Ivy Day In The Committee Room by James Joyce, 1914
The magic trick:
Having an agenda without being didactic
I have to admit, I probably don’t know enough of my British and Irish history to properly comment on this story. That alone though outs the story as perhaps a little too of its time. It is essential for contributing to Dubliners’ argument as a complete picture of turn-of-the-century Dublin, touching as it does on the era’s crucial political and religious issues. I just don’t know much about that stuff. What I can admire is the way Joyce is able to deliver his message loud and clear without ever putting the story on a soapbox. And that is such a gift because overwrought political commentary is about the worst way I can think of to ruin fiction.

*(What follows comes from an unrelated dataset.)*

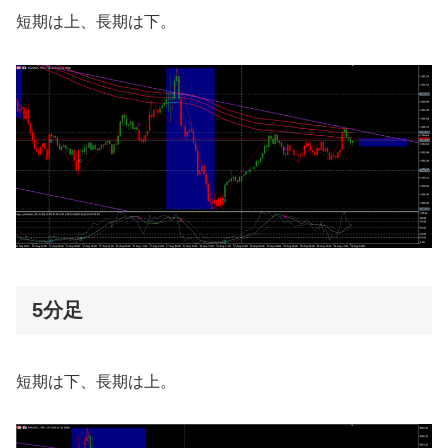
短期は上、長期は下。
5分足
短期は下、長期は上。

I wrote yesterday of “A Painful Case,” praising Joyce’s ability to show and tell, establishing his character through exposition and then playing out the story. In “Ivy Day,” there is virtually no telling going on. It’s all showing. The story puts the reader in the room with the characters and lets us eavesdrop and observe. Many of the various political commentaries – some humorous, some angry – are made plain, but ultimately it’s up to the reader to interpret it all as we wish. And that’s quite a trick on Joyce’ part.
“What other tinker?” said Mr. Hynes.
“Colgan,” said the old man scornfully.
“It is because Colgan’s a working — man you say that? What’s the difference between a good honest bricklayer and a publican — eh? Hasn’t the working-man as good a right to be in the Corporation as anyone else — ay, and a better right than those shoneens that are always hat in hand before any fellow with a handle to his name? Isn’t that so, Mat?” said Mr. Hynes, addressing Mr. O’Connor.
“I think you’re right,” said Mr. O’Connor.
“One man is a plain honest man with no hunker-sliding about him. He goes in to represent the labour classes. This fellow you’re working for only wants to get some job or other.”
“0f course, the working-classes should be represented,” said the old man.